Title:Princess Raccoon [Operetta Tanuki Goten]
Cast: Ziyi Zhang, Jô Odagiri, Hiroko Yakushimaru, Mikijiro Hira, Taro Yamamoto, Hibari Misora
Director: Seijun Suzuki


Lord Azuchi Momoyama is the fairest of them all, his advisor and their scrying pool tells him so. But he is a bad man, treats people as furniture, and will lash out at all who stand in his way. So when the pool suddenly suggests that Amechiyo, Azuchi's son, will become the fairest of them all, something must be done. The prince is abducted by a ninja, and taken to the mysterious mountain, where all who climb it become lost forever.

However things do not go to plan. The mountain is home of the Tanuki, raccoon spirits. At the foot of the mountain, the ninja is attacked by a local farmer, who has mistaken him for a Tanuki and intends to make Tanuki soup. This leaves Amechiyo at the foot of the mountain, in Tanuki territory, and when he awakes from his drugged sleep he encounters a beautiful young woman. It quickly becomes clear that she is in fact a princess, and the banished prince falls in love. But she isn't human, and man and Tanuki should never fall for each other. However it is the time of the 13th moon, and anything can happen.

Princess Raccoon is a musical, a comedy, a rock opera, a bemusing anomaly. Zhang Ziyi (Crouching Tiger, House of Flying Daggers, Hero), plays the part of the Tanuki Princess, the only Chinese performer in a Japanese film.
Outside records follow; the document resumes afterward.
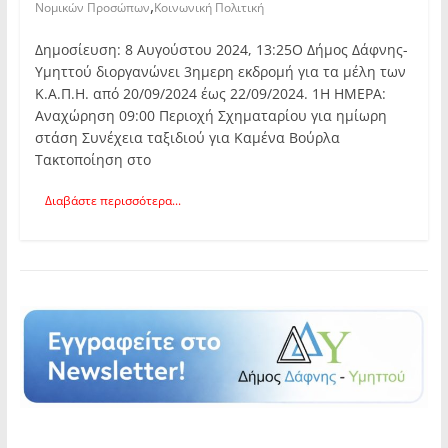
,
Νομικών Προσώπων
Κοινωνική Πολιτική
Δημοσίευση: 8 Αυγούστου 2024, 13:25Ο Δήμος Δάφνης-
Υμηττού διοργανώνει 3ημερη εκδρομή για τα μέλη των
Κ.Α.Π.Η. από 20/09/2024 έως 22/09/2024. 1Η ΗΜΕΡΑ:
Αναχώρηση 09:00 Περιοχή Σχηματαρίου για ημίωρη
στάση Συνέχεια ταξιδιού για Καμένα Βούρλα
Τακτοποίηση στο
Διαβάστε περισσότερα...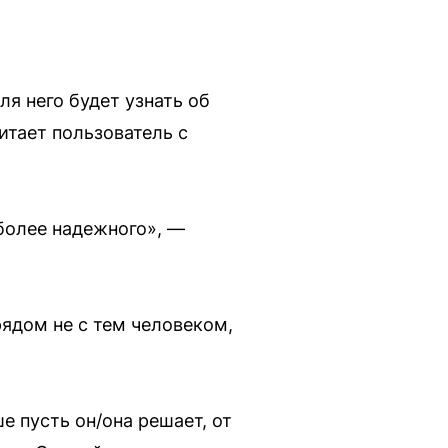
ля него будет узнать об
итает пользователь с
 более надежного», —
рядом не с тем человеком,
е пусть он/она решает, от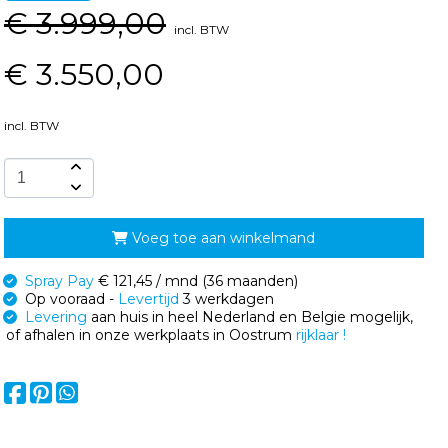
€
3.999,00
incl. BTW
€
3.550,00
incl. BTW
Voeg toe aan winkelmand
Spray Pay
€ 121,45 / mnd (36 maanden)
Op vooraad -
Levertijd
3 werkdagen
Levering
aan huis in heel Nederland en Belgie mogelijk,
of afhalen in onze werkplaats in Oostrum
rijklaar !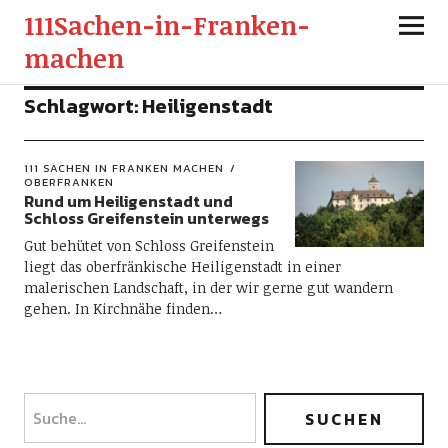
111Sachen-in-Franken-
machen
Schlagwort:
Heiligenstadt
111 SACHEN IN FRANKEN MACHEN
OBERFRANKEN
Rund um Heiligenstadt und
Schloss Greifenstein unterwegs
Gut behütet von Schloss Greifenstein
liegt das oberfränkische Heiligenstadt in einer
malerischen Landschaft, in der wir gerne gut wandern
gehen. In Kirchnähe finden…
Though that is explained, since she is a princess from another land, and through magic the Japanese prince can understand what she says. For the most part the film is performed in front of sets as though it were on stage, though at times there are out door scenes with live action. Musically we veer from traditional Japanese operetta to psychedelic seventies rock opera. There is even a computer animated character, the princesses side kick, a mischievous bat/raccoon/ball thing?

Princess Raccoon is by turns striking and bemusing, and on the whole is completely baffling, leaving the viewer quite uncertain as to what to make of it at all!